When Parental Consent is not Needed
Citation: Rev. Stat. § 170-B:7
Surrender of parental rights is not required of the following:
- The alleged father who has not met the requirements of § 170-B:5(I) or § 170-B:6
- A parent whose parental rights have been voluntarily or involuntarily terminated by a court in another State
- An alleged father who is found not to be the father
- Any parent of the adopted person if the adopted person is an adult
- A parent whose parental rights have been terminated
- An alleged father who is convicted of an offense under §§ 632-A:2, 632-A:3, 632-A:4, or 639:2 that resulted in the conception of the child
- Parents whose parental rights have been determined to be voluntarily or involuntarily terminated by the proper authorities in another country, such determination to be evidenced by documentation issued by the U.S. Department of Justice or the U.S. Department of State and deemed acceptable by probate court rule
- Any parent of the adoptee with whom the petitioner and that parent intend to share parenting responsibilities
When Consent Can Be Executed
Citation: Rev. Stat. § 170-B:8
No surrender shall be taken until a passage of a minimum of 72 hours after the birth of the child.

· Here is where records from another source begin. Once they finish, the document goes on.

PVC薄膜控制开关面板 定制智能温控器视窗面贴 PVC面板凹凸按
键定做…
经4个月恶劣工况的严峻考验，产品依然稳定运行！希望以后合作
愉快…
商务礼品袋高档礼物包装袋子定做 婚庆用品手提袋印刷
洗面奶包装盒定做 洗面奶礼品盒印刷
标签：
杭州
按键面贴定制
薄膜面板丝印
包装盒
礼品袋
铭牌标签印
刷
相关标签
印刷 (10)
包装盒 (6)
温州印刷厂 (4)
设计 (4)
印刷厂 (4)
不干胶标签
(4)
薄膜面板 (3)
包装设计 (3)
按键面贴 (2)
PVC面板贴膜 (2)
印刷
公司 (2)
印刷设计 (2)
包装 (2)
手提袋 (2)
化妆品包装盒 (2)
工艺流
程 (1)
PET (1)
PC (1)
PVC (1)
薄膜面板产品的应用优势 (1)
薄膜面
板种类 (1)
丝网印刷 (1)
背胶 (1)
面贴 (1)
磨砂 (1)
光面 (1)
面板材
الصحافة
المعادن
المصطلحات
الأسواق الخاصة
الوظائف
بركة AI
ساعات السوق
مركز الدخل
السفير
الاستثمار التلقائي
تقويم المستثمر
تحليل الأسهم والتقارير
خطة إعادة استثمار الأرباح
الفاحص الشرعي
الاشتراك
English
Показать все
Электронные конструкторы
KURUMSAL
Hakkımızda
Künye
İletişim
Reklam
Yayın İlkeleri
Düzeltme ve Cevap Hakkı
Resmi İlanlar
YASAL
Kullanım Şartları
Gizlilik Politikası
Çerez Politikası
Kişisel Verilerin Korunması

How Consent Must Be Executed
Citation: Rev. Stat. §§ 170-B:9; 170-B:10
A surrender by a parent shall be executed in writing and signed by the parent in the presence of the court of the county in which the parent resides. If the parent is under age 18, the court may require the assent of the minor's parents or legal guardian. If the parent is a nonresident, the surrender may be taken in the State in which the parent resides.
A surrender executed by the department or an agency shall be in writing and signed by the executive head or other authorized representative in the presence of a person authorized to take acknowledgments.

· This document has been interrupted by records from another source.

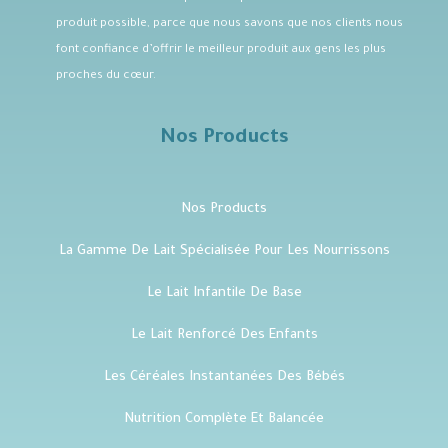
produit possible, parce que nous savons que nos clients nous
font confiance d’offrir le meilleur produit aux gens les plus
proches du cœur.
Nos Products
Nos Products
La Gamme De Lait Spécialisée Pour Les Nourrissons
Le Lait Infantile De Base
Le Lait Renforcé Des Enfants
Les Céréales Instantanées Des Bébés
Nutrition Complète Et Balancée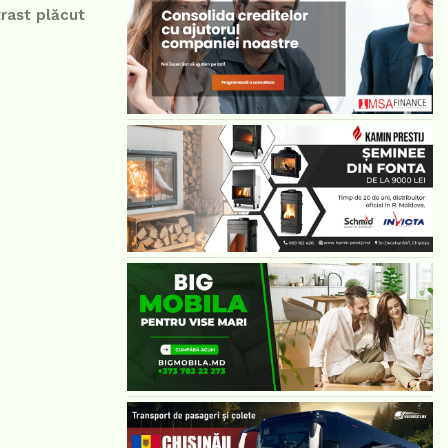
trast plăcut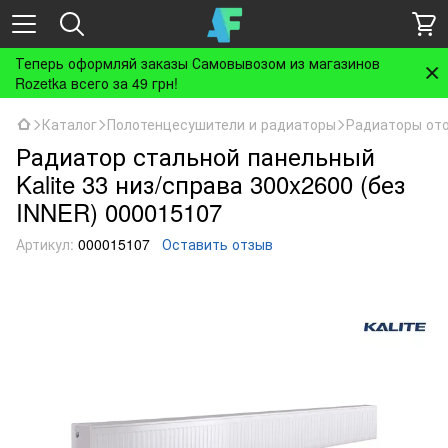
Теперь оформляй заказы Самовывозом из магазинов
Rozetka всего за 49 грн!
Каталог
Полотенцесушители и радиаторы
Радиаторы от
Радиатор стальной панельный
Kalite 33 низ/справа 300x2600 (без
INNER) 000015107
Артикул:
000015107
Оставить отзыв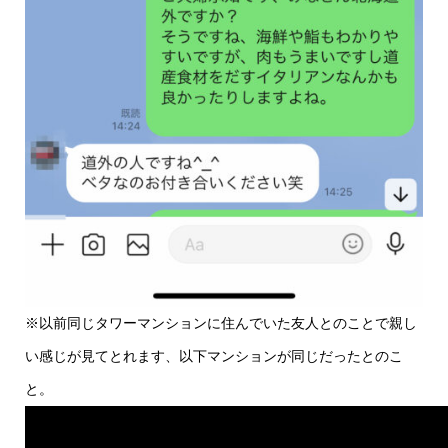
※以前同じタワーマンションに住んでいた友人とのことで親し
い感じが見てとれます、以下マンションが同じだったとのこ
と。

A surrender shall state that the person executing the surrender document acknowledges that the person's parental rights over the child will cease upon the court's approval of the surrender. A surrender shall further state the following:
- An acknowledgment that after the surrender is executed, it is final and, except as noted below, may not be revoked for any reason, including the failure of an adoptive parent to comply with an arrangement with the birth parent for postsurrender contact
- An acknowledgment that the surrender will extinguish all parental obligations except the obligation to pay any accrued unpaid child support
- That the parent has been informed of counseling services and been provided legal counsel
- That the parent has not received or been promised any money or anything of value for the surrender except for permissible payments
- Whether the parent has been informed of the identity of the adoptive parents
- Whether the child is an Indian child
- Whether the parent wishes to be notified that a final decree of adoption has been entered
- That the parent has read and understands the content of the document and wishes the surrender to take effect
Revocation of Consent
Citation: Rev. Stat. § 170-B:12
A parent wishing to withdraw a surrender shall notify the court where the surrender was taken in writing. Notification shall be prior to the entry of the final decree. A surrender may not be withdrawn unless the court finds the following:
- The parent seeking to withdraw his or her surrender has proven by a preponderance of evidence that the surrender was obtained by fraud or duress.
- The withdrawal of the surrender is in the best interests of the child. In making this determination, the court may consider every facet of each parent's life.
The court shall notify any other party that has surrendered rights to the child of the issuance of its order granting the withdrawal of such surrender. The party shall have 30 days from the date of the register's notice of decision to request in writing to the court that his or her surrender be withdrawn as well. The 30-day time period to file such a request shall not be extended by the court absent a showing of good cause.
A surrender may not be withdrawn after the entry of the final decree of adoption for any reason.